Soil organic carbon (SOC) and other soil properties related to carbon sequestration (eg. soil clay content and mineralogy) vary spatially across landscapes. To cost effectively capture this variability, new technologies, such as Visible and Near Infrared (VisNIR) spectroscopy, have been applied to soils for rapid, accurate, and inexpensive estimation of SOC and other soil properties.  For this study, we evaluated an “on the go” VisNIR sensor developed by Veris Technologies, Inc. (Salinas, KS) for mapping SOC, soil clay content and mineralogy. 

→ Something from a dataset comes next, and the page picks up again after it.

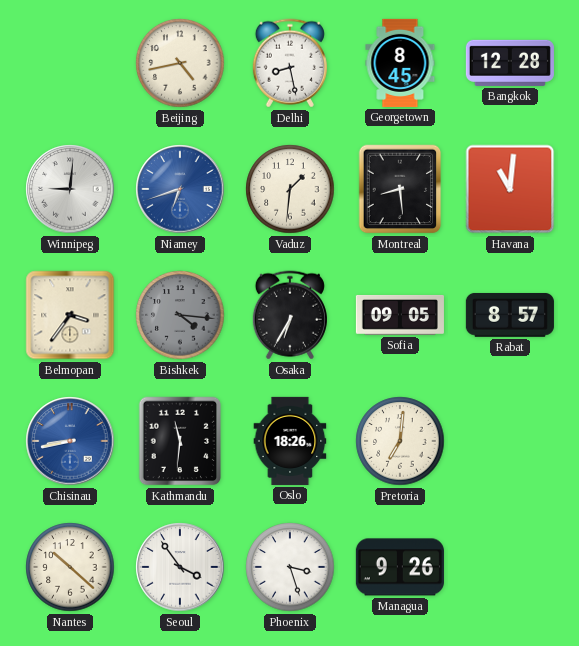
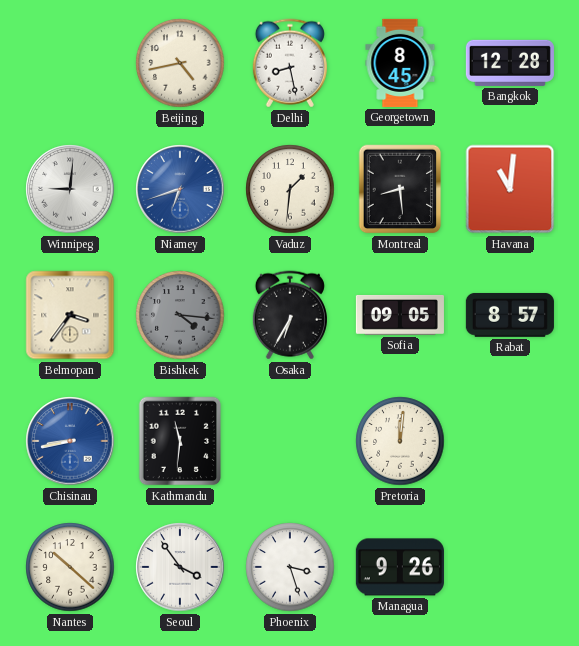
Oslo: 18:26 -> none
Pretoria: 7:01 -> 12:01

The Veris spectrometer spanned 350 to 2224 nm with 8nm spectral resolution, and 25 spectra were integrated every 2 seconds resulting in 3 -5 m scanning distances on the ground.  The unit was mounted to a mobile sensor platform pulled by a tractor, and scanned soils at an average depth of 10 cm through a quartz-sapphire window.  We scanned eight 16.2 ha (40 ac) wheat fields in north central Montana (USA), with 15 m transect intervals.  Using random sampling with spatial inhibition, 100 soil samples from 0-10 cm depths were extracted along scanned transects from each field and a subset of samples were analyzed using standard laboratory procedures to determine SOC, clay content, and mineralogy.  Neat, sieved (<2 mm) soil sample materials were also scanned in the lab using an Analytical Spectral Devices (ASD, Boulder, CO, USA) Fieldspec Pro FR spectroradiometer with a spectral range of 350-2500 and spectral resolution of 2-10 nm. 

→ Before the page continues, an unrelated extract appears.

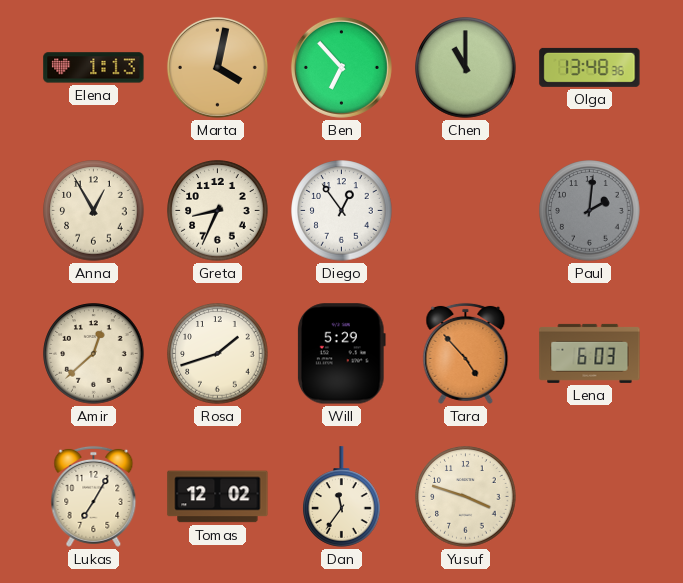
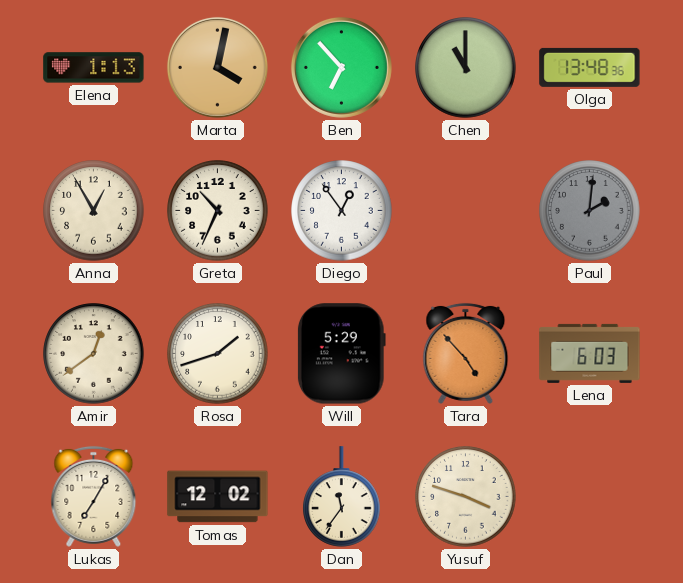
Greta: 8:34 -> 10:34
Amir: 12:38 -> 12:39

The analyzed samples were used to calibrate and validate a number of VisNIR models to compare on-the-go scanning vs. higher spectral resolution laboratory spectroscopy vs. standard SOC measurement methods  To construct calibrations, we used partial least squares regression (PLSR) and experimented with different spectral transformations (1^st derivative, 2^nd derivative, Kubelka-Munk, and absorbance).